“I should have noticed. I should have stopped and paused.” ~Brene Brown
This week I have been flooded with reminders to stop and pause. I’ve been deliberately taking the time to recognize the small smiles through out my day. It’s been almost a year since Christian and I lost his father and my aunt to cancer. We are in the middle of the holiday season, and I miss them both. Why didn’t I pick up the phone last Thanksgiving to talk to my aunt. Why don’t I remember the same details as Christian from the Thanksgiving dinner that we shared with his parents. Why was I so busy?
As I pulled out the boxes of Christmas ornaments last Friday, I found a bag. It is a small white shopping bag that has been shuffled from one room to another finally making its way to the closet that is the home to our holiday decorations. In the bag is a box. The box is wrapped in Christmas paper. Inside the box is an ornament. I purchased this ornament for my aunt a few months after she was diagnosed with Cancer for the second time. That Christmas she was moving back from England, and our entire family mailed her an angel ornament to let her know she was loved and supported. I bought the ornament, and it has sat in the same bag since 2010. Why was I too busy to mail it?
Yesterday I read a narrative of an afternoon run that ended on a beach. It was about slowing down and taking notice. The author’s attention was drawn to the birds in the sand and the simple behavior patterns he noticed when he allowed himself to be an observer. When he slowed down and paused, he saw all these small miracles around him. Both my father-in-law and my aunt loved birds. I could hear my aunt laughing at the narrative, and I could see the sideways smile on my father-in-law’s face. They both would have appreciated the story.
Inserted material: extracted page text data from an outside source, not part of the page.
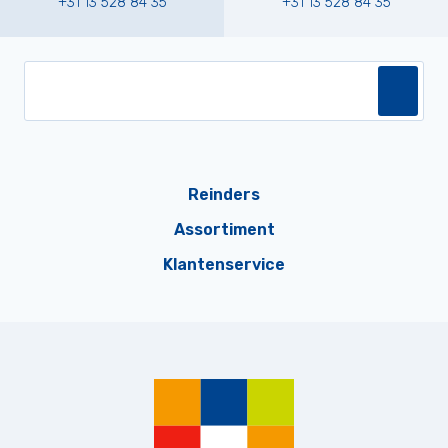
+31 13 528 84 35
+31 13 528 84 35
Reinders
Assortiment
Klantenservice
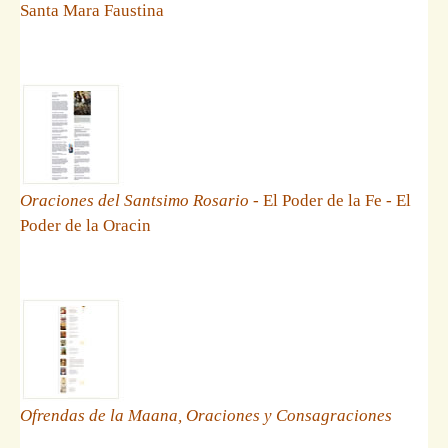
Santa Mara Faustina
Oraciones del Santsimo Rosario
- El Poder de la Fe - El
Poder de la Oracin
Ofrendas de la Maana, Oraciones y Consagraciones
As soon as I finished reading, I put on my running shoes. I headed out in the rain and in the cold. I ran without a garmin. I left my phone behind. It was just me and the sidewalk. Every raindrop was a reminder to take notice of the life around me. The run felt like magic.
Later that evening, my husband got home from work. For the first time since the summer after Chet was born, he also put on his running shoes. He headed out into the same cold and rain I ran in earlier, but now it was dark too. I’m thrilled for him that he wants to run. I’m excited about the possibilities it opens up for us a couple, but that isn’t really what matters most. What I saw when I stopped and paused and took notice of the shoes he put on his feet was his love for me. It was as if he was saying I want to share life with you. If this is what you love, let’s do it together.
Thanksgiving has passed. Christmas will be over before I know it. As I’m busy buy gifts, decorating my house, and celebrating with family, I don’t want to miss the important things.
You have to stop and pause when life gets crazy because you will miss it. You’ll have family dinners you barely remember. You’ll have Christmas ornaments that never hung on the right tree. You’ll miss all the messages of love that are hiding behind the wrapping paper and the sparkly tree. What’s the purpose of it all if you don’t stop to notice all the moments that say I love you. Let’s celebrate this life together.
One thought on “Tiny Reminders”
Yes, yes, yes. Thank you for this reminder. I am sorry to read about your Aunt and husbands Father. This time of year is so beautiful but can swell the tears a bit too with those we’ve all lost. Remembering to cherish the little moments is so very important.